LEMBRANÇAS AMARGAS
romance
Por Joaquim A. Rocha
desenho de Rui Nunes
(continuação - 14 de Maio)...
- Isso é verdade, salvo raras exceções. Mas uma coisa que eu nunca
compreendi foi o facto de você ficar analfabeta; há mulheres da sua idade que
sabem ler e escrever.
- Ai, ai, tu pensas que naquela altura era fácil as raparigas
andarem na escola? Os pais humildes mandavam-nas trabalhar logo que elas
tivessem sete ou oito anos. Servir. Mocinha de recados. Canté! Que julgas, que
ficavam em casa, a comer, a gastar o pouco que havia?
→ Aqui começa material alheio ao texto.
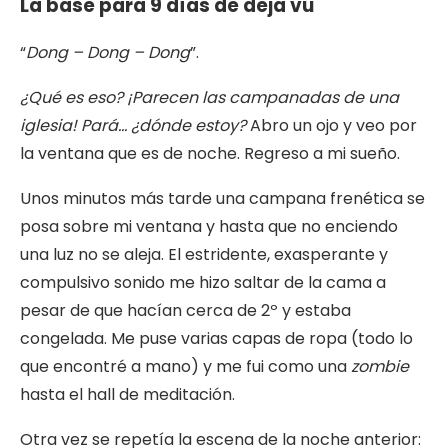
La base para 9 días de deja vú
“
Dong – Dong – Dong
”.
¿Qué es eso? ¡Parecen las campanadas de una
iglesia! Pará… ¿dónde estoy?
Abro un ojo y veo por
la ventana que es de noche. Regreso a mi sueño.
Unos minutos más tarde una campana frenética se
posa sobre mi ventana y hasta que no enciendo
una luz no se aleja. El estridente, exasperante y
compulsivo sonido me hizo saltar de la cama a
pesar de que hacían cerca de 2º y estaba
congelada. Me puse varias capas de ropa (todo lo
que encontré a mano) y me fui como una
zombie
hasta el hall de meditación.
Otra vez se repetía la escena de la noche anterior:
Tinham de ganhar para elas.
Olha, eu ainda fui um ano, mas a minha mãe, coitada, era uma moira de trabalho,
não podia ter-me em casa, sem fazer nada, sem ganhar para mim, além disso a
senhora professora em lugar de nos ensinar mandava-nos à lenha. A tua avó foi
falar com a minha madrinha, que era filha família, gente de posses, de um
clínico, fidalgos, e pediu-lhe para me levar para sua casa. Claro que não era
criada deles, mas era como se fosse. Aprendi a limpar o pó, a varrer a casa, a
fazer as camas, a cozinhar, a passar a ferro, a cuidar do jardim, como uma
criada. Mas davam-me roupinha, aquela que já não vestiam, a minha madrinha
tinha umas mãos de fada, fazia-me vestidos lindíssimos, andava vestida como uma
princesinha.
- Com trapos velhos!
- Farpela usada, mas em bom estado. Que pensas, que a minha
madrinha deixava chegar a roupa a mau estado? Nem penses; logo que deixava de
gostar de uma saia, de um vestido, de um casaco, arranjava-os para mim, que eu,
claro, não tinha o corpo ela, era mais baixinha e magra.
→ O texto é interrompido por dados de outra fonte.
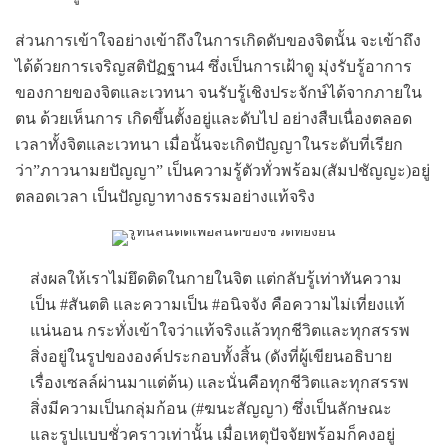
ส่วนการเข้าใจอย่างเข้าถึงในการเกิดดับของจิตนั้น จะเข้าถึง
ได้ด้วยการเจริญสติปัฏฐาน4 ซึ่งเป็นการเฝ้าดู มุ่งรับรู้อาการ
ของกายของจิตและเวทนา จนรับรู้เชิงประจักษ์ได้จากภายใน
ตน ด้วยเห็นการ เกิดขึ้นตั้งอยู่และดับไป อย่างสืบเนื่องตลอด
เวลาทั้งจิตและเวทนา เมื่อนั้นจะเกิดปัญญาในระดับที่เรียก
ว่า”ภาวนามยปัญญา” เป็นความรู้ตัวทั่วพร้อม(สัมปชัญญะ)อยู่
ตลอดเวลา เป็นปัญญาทางธรรมอย่างแท้จริง
ส่งผลให้เราไม่ยึดติดในกายในจิต แต่กลับรู้เท่าทันความ
เป็น #สันตติ และความเป็น #อนิจจัง คือความไม่เที่ยงแท้
แน่นอน กระทั่งเข้าใจว่าแท้จริงแล้วทุกชีวิตและทุกสรรพ
สิ่งอยู่ในรูปขององค์ประกอบทั้งสิ้น (ดังที่ผู้เขียนอธิบาย
เรื่องเซลล์ผ่านมาแต่ต้น) และนั่นคือทุกชีวิตและทุกสรรพ
สิ่งมีความเป็นกลุ่มก้อน (#ฆนะสัญญา) ซึ่งเป็นลักษณะ
และรูปแบบชั่วคราวเท่านั้น เมื่อเหตุปัจจัยพร้อมก็คงอยู่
- E enquanto permaneceu lá não teve nenhum pretendente?
- Aquilo era uma casa de muito respeito. A mãe da minha madrinha ia
todos os dias à missa, comungava sempre, muito crente, muito temerosa a Deus. O
pai dela era médico na Vila. Todos os dias, manhã cedo, lá ia na sua charrete
até ao hospital da Misericórdia. Aquilo é que era um doutor! E olha que não
cobrava um tostão aos necessitados, está bem que depois eles ofereciam-lhe
coisas: umas lampreias, uns sáveis, trutas, salmão, umas febras de porco quando
matavam, um presuntinho, perus, salpicões, tudo, até madeira de castanho, mas
olha que ele não pedia nada a ninguém, nem queria aceitar, eles é que lhe
rogavam para ele receber as coisas. Que homem! E curava muita gente, olha que
até se dizia que fazia milagres – um santo! Quando foi da epidemia, quanta
gente ele não curou; até veio a Cruz vermelha de Viana do Castelo para ajudar a
combater essa maldita febre. Eu tinha seis anos de idade e escapei, graças a
Deus.
- Por falta de condições as pessoas morriam novas, na flor da
idade.
- Nem todas, felizmente. A tia Ana, que tu ainda conheceste, morreu
quase com cem anos. E bebia-lhe todos os dias meio quartilho de aguardente. Até
a garrafa escorrichava!
- Era uma exceção; os meus tios morreram quase todos jovens.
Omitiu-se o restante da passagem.